Wrong. It's a perfect demonstration of one of the many reasons why AI research is all but ignoring the Turing Test; the fact that the test is more about the interrogator than it is about the machine.

> “bad faith engagement.”

I don't agree with your statements, and have presented arguments why, that's not argueing in bad faith.

WendyTheWillow · on Nov 28, 2023

Your bad faith comes from how you disagreed with my statements; you did not do the necessary due diligence to demonstrate I should continue putting forward additional effort in both understanding your point and respecting your ideas.

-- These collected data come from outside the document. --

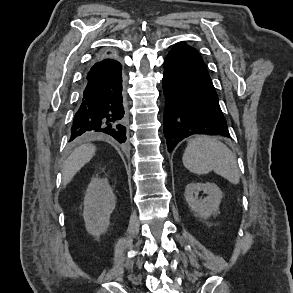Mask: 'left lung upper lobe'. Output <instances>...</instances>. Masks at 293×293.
Returning <instances> with one entry per match:
<instances>
[{
    "instance_id": "5c2ea615",
    "label": "left lung upper lobe",
    "mask_w": 293,
    "mask_h": 293,
    "mask_svg": "<svg viewBox=\"0 0 293 293\" xmlns=\"http://www.w3.org/2000/svg\"><path fill=\"white\" fill-rule=\"evenodd\" d=\"M190 48L193 51L197 61L206 69L205 63H204L203 59L201 58L200 54L198 53V51L193 47H190Z\"/></svg>"
}]
</instances>
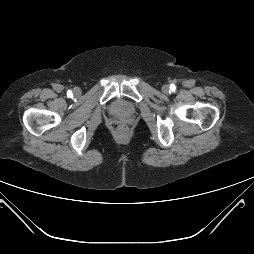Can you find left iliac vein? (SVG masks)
Wrapping results in <instances>:
<instances>
[{
  "label": "left iliac vein",
  "instance_id": "1",
  "mask_svg": "<svg viewBox=\"0 0 254 254\" xmlns=\"http://www.w3.org/2000/svg\"><path fill=\"white\" fill-rule=\"evenodd\" d=\"M162 91H163L164 93H168V92L170 91L169 86H168V85H164V86L162 87Z\"/></svg>",
  "mask_w": 254,
  "mask_h": 254
}]
</instances>
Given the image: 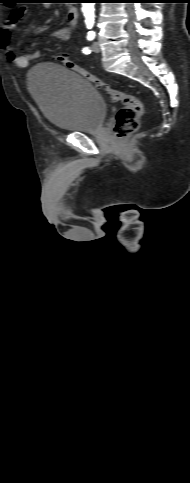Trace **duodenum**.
<instances>
[{
  "label": "duodenum",
  "mask_w": 190,
  "mask_h": 483,
  "mask_svg": "<svg viewBox=\"0 0 190 483\" xmlns=\"http://www.w3.org/2000/svg\"><path fill=\"white\" fill-rule=\"evenodd\" d=\"M67 17H68L69 23L72 26H74L77 23L78 17H79V13H78L77 7H75V6L69 7L68 13H67Z\"/></svg>",
  "instance_id": "410a0bca"
}]
</instances>
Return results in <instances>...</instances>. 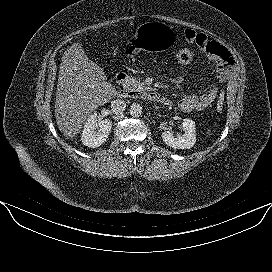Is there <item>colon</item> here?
I'll return each mask as SVG.
<instances>
[{
  "label": "colon",
  "mask_w": 272,
  "mask_h": 272,
  "mask_svg": "<svg viewBox=\"0 0 272 272\" xmlns=\"http://www.w3.org/2000/svg\"><path fill=\"white\" fill-rule=\"evenodd\" d=\"M173 56L176 62L181 64H188L193 60L194 53L188 48H180L174 52ZM224 97V92H221L216 104V111L218 112H221L224 108Z\"/></svg>",
  "instance_id": "colon-1"
}]
</instances>
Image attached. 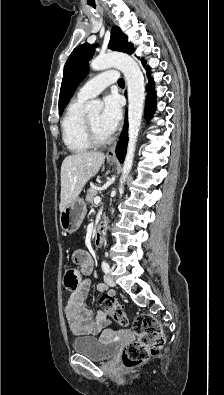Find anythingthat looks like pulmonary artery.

For example, you reply "Wrong." to a subjective evaluation I've made. It literally cannot be wrong (though you can disagree), yet you declare it so with confidence! That's bad faith, and it means I will not engage further.

usrbinbash · on Nov 28, 2023

> you did not do the necessary due diligence to demonstrate

I did all the necessary due dilligence. I was perfectly aware that the paper used a variation on the imitation game. I also read Turings paper long before this discussion started (I think I was in highschool when I first stumbled upon it).

That's how I knew that it is easy to come up with basically the same thought experiment, without even changing any of the games rules.

> For example, you reply "Wrong." to a subjective evaluation I've made.

Because in my subjective evaluation it isn't a weak thought experiment, so I am fully within my rights to disagree with your evaluation.

sgt101 · on Nov 26, 2023

My dear brother in Christ,

Hayes and Ford : https://www.researchgate.net/publication/220813820_Turing_Te...

1995.

marcosdumay · on Nov 26, 2023

Do you believe it loses the spirit of the test?

There's an entire population out there convinced it's a human-level intelligence. If something deserves a passing grade, it's GPT.

gumballindie · on Nov 26, 2023

There are entire populations that believe the earth is flat, 5g causes viruses, and other sorts of crazy things. GPT being intelligent is one of them.

BobaFloutist · on Nov 26, 2023

I always saw the Turing test as kind of comparable to the Bechdel test. Updating it misses the entire point: there's a super simple and easily applicable thresh hold that, at least at the time it was established, a layman could use to soundly demolish most any example they came across.

It was never supposed to be an end-all-be-all, it was supposed to be a quick and dirty way of eliminating possibilities.

_a_a_a_ · on Nov 26, 2023

= "humans must win!". Goalposts accordingly moved.